[Opening Records to use section]

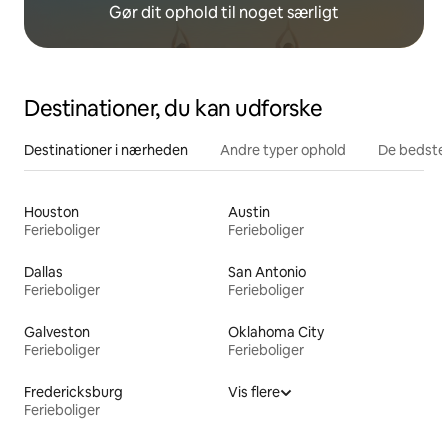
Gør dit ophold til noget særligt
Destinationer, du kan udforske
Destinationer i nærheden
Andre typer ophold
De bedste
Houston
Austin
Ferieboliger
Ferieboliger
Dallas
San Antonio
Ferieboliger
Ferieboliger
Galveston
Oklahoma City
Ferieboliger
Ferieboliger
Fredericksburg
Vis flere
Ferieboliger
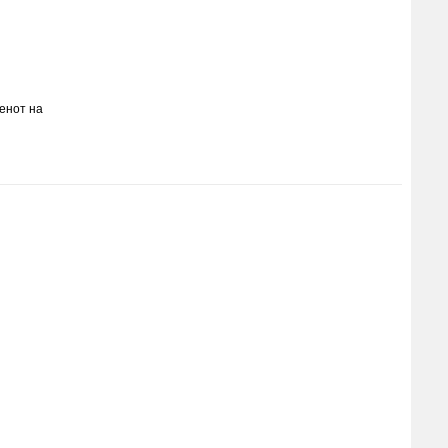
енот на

[Closing Records to use section]

Task to carry out: Lines containing the string "Destinationer" are the ones to copy from the entries above.

Response to this exercise:
Destinationer, du kan udforske
Destinationer i nærheden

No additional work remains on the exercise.